Task to complete:
Would you please set down the data again exactly as given, excluding the pictures?

Data to process:
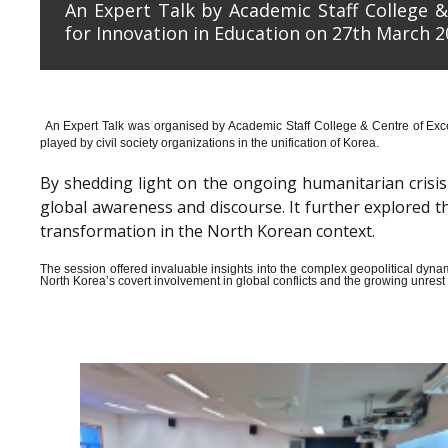
An Expert Talk by Academic Staff College &
for Innovation in Education on 27th March 2
An Expert Talk was organised by Academic Staff College & Centre of Exce
played by civil society organizations in the unification of Korea.
By shedding light on the ongoing humanitarian crisis i
global awareness and discourse. It further explored 
transformation in the North Korean context.
The session offered invaluable insights into the complex geopolitical dyn
North Korea’s covert involvement in global conflicts and the growing unrest wi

Answer box:
An Expert Talk by Academic Staff College &
for Innovation in Education on 27th March 2
An Expert Talk was organised by Academic Staff College & Centre of Exce
played by civil society organizations in the unification of Korea.
By shedding light on the ongoing humanitarian crisis i
global awareness and discourse. It further explored 
transformation in the North Korean context.
The session offered invaluable insights into the complex geopolitical dyn
North Korea’s covert involvement in global conflicts and the growing unrest wi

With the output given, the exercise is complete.